### YOUR TASK
For the word "After", report how many lines of the records below contain it, and nothing more.

### DATA EXTRACTS
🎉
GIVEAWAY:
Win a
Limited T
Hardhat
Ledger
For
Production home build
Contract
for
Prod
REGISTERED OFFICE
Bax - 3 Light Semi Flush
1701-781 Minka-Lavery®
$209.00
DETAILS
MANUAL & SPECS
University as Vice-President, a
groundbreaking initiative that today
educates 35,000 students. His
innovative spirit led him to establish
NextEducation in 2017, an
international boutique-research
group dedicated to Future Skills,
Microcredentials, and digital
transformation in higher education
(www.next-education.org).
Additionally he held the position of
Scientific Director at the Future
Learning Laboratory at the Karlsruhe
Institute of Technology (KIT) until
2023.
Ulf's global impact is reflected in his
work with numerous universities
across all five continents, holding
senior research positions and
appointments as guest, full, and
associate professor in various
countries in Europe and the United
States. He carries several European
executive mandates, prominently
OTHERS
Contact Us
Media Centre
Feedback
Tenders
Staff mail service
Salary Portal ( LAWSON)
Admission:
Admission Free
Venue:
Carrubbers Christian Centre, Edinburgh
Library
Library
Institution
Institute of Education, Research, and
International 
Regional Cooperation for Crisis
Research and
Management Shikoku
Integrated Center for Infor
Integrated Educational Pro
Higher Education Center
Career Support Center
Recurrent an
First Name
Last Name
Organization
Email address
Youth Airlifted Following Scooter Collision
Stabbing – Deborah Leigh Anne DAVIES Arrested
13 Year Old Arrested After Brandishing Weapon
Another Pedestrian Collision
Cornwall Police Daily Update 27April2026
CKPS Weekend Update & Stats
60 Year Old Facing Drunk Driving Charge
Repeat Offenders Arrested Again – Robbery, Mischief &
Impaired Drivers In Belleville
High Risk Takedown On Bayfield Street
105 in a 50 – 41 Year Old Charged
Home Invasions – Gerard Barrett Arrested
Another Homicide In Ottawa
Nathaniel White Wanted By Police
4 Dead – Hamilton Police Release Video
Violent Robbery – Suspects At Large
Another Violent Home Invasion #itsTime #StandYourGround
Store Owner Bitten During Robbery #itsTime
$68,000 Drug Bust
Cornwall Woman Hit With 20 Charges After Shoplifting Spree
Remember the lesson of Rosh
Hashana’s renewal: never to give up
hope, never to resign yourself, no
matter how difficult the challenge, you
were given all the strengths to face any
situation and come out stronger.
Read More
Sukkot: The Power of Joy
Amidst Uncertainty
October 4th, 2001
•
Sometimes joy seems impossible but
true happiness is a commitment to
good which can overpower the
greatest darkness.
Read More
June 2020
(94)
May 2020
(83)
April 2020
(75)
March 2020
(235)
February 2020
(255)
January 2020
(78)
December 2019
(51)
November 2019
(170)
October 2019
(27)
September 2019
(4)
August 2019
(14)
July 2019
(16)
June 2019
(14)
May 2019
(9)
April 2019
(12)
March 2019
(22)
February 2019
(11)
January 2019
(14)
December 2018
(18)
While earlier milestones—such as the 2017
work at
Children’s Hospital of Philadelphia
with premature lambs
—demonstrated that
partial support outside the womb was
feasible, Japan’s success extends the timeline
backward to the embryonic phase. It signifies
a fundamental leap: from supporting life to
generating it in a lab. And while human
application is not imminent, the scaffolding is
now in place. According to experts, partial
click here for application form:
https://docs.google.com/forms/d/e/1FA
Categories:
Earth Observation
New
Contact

### EXPECTED ANSWER
2